If you’ve read many of these Marvel Madness posts, one thing becomes abundantly clear. The 1970’s were a wild time at Marvel Comics. It seems like anything went, and all sorts of truly insane stories were being pumped out, full of appearances by real celebrities, cameos of the creators themselves, and occasionally just straight-up ripoffs of famous movies. And, it’s that last one that brings me to the issue we’ll be discussing today. Because I have grown quite fond of stumbling upon these weird movie parody issues, which can run the gamut from Moon Knight stopping a villain whose plan is more or less the same from Live and Let Die to Spider-Man fighting a giant mud-man that ends up riffing on King Kong to the point that the old webhead even just turns to the reader at one point and admits that that’s what’s going on. It’s not exactly the easiest subset of comics to seek out, so it’s just a pleasant little surprise while working my way through various series, so you can imagine my delight when I pulled up this issue of Ghost Rider, which by all accounts appeared to be a parody of Jaws. It features Ghost Rider fighting a shark, it uses the word “Jaws” on it, and it came out months after the movie became an absolute blockbuster. So, you can imagine my absolute shock when it turned out that this issue was more of a parody of the George C Scott classic, Day of the Dolphin.

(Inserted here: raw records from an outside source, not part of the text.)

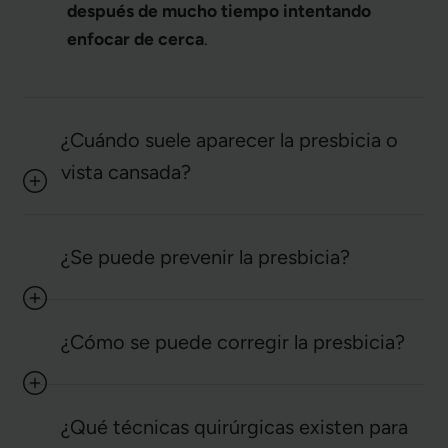
después de mucho tiempo intentando
enfocar de cerca
.
¿Cuándo suele aparecer la presbicia o
vista cansada?
¿Se puede prevenir la presbicia?
¿Cómo se puede corregir la presbicia?
¿Qué técnicas quirúrgicas existen para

The issue begins with Johnny Blaze happily driving through Baja, California, taking a much-needed break from his new gig as a stunt-man on a television show filming in Hollywood. But, he’s been given a small vacation, and he’s decided to head South into Mexico to drive around and get into motorcycle-themed shenanigans. But, he immediately reaches a bit of a speed-bump when he reaches the border, because the Mexican officials running the checkpoint seem to be deadset against letting “motorcycle gangs” in. Johnny tries to explain that he’s just a guy on a motorcycle, not a gang member, but that doesn’t seem to do anything. So, Johnny just bribes the guy, and gets let into the country. He’s a little irritated about that, but that irritation starts to fade away as he rides down the highway, looking at how beautiful the landscape is, and how wonderful things are outside of Los Angeles. And, he has this realization while driving past a small cottage on the sea. And, we end up seeing that zooming inside of that cottage to see the two perfectly normal people inside. Namely, a father and daughter getting into a heated argument while the father prepares to start sniping a group of dolphins who are swimming by.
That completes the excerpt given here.